(Dataset entries)
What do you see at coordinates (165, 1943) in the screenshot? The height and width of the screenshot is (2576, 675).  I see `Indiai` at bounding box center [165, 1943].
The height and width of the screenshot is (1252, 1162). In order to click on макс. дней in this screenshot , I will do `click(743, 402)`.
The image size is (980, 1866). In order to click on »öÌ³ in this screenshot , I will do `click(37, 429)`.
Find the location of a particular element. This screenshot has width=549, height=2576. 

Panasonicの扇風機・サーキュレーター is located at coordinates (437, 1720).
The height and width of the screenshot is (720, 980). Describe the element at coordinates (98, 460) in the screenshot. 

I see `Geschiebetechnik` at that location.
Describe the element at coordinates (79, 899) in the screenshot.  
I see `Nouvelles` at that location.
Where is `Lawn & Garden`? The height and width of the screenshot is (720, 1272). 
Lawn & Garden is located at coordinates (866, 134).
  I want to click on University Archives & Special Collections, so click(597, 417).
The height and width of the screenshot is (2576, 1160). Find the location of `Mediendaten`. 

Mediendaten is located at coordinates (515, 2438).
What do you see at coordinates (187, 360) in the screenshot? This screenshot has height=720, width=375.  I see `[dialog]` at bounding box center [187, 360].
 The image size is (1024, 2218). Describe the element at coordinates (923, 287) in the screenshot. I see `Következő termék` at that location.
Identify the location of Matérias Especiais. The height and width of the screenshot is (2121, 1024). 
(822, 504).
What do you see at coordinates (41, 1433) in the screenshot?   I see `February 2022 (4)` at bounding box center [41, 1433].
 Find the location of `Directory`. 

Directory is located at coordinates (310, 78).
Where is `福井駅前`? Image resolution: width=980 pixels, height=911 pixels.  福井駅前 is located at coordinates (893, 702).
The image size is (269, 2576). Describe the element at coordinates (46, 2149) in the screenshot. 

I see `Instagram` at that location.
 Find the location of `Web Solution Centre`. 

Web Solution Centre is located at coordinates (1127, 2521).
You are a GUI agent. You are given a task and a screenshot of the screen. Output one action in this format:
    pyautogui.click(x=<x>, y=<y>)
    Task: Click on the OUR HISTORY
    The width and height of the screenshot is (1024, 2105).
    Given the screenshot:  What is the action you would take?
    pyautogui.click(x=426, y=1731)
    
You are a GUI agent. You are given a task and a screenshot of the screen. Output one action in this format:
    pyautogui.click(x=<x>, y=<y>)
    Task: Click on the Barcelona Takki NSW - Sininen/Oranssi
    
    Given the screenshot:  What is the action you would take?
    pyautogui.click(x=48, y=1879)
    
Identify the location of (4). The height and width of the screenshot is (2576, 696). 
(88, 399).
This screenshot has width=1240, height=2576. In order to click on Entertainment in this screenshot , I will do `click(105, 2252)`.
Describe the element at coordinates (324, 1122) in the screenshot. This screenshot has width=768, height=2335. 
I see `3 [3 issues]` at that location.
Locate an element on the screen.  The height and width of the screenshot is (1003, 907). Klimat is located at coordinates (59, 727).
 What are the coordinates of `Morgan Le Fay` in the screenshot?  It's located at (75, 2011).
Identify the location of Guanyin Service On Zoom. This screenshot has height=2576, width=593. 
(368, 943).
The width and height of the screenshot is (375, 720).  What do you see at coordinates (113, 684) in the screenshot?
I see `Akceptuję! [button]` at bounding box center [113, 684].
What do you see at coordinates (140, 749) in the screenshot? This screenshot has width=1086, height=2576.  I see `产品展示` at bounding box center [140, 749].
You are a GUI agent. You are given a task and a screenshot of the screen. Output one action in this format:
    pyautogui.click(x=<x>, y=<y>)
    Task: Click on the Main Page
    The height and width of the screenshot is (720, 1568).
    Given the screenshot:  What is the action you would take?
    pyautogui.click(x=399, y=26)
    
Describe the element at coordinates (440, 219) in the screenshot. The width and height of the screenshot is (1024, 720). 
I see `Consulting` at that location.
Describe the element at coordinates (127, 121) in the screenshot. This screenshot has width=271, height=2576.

* _Assigned task_: Take the lines above from the one containing "Task: Click on the OUR HISTORY" down to the one containing "Locate an element", and transcribe them exactly, both ends included.

* _Solution for this problem_:
    Task: Click on the OUR HISTORY
    The width and height of the screenshot is (1024, 2105).
    Given the screenshot:  What is the action you would take?
    pyautogui.click(x=426, y=1731)
    
You are a GUI agent. You are given a task and a screenshot of the screen. Output one action in this format:
    pyautogui.click(x=<x>, y=<y>)
    Task: Click on the Barcelona Takki NSW - Sininen/Oranssi
    
    Given the screenshot:  What is the action you would take?
    pyautogui.click(x=48, y=1879)
    
Identify the location of (4). The height and width of the screenshot is (2576, 696). 
(88, 399).
This screenshot has width=1240, height=2576. In order to click on Entertainment in this screenshot , I will do `click(105, 2252)`.
Describe the element at coordinates (324, 1122) in the screenshot. This screenshot has width=768, height=2335. 
I see `3 [3 issues]` at that location.
Locate an element on the screen.  The height and width of the screenshot is (1003, 907). Klimat is located at coordinates (59, 727).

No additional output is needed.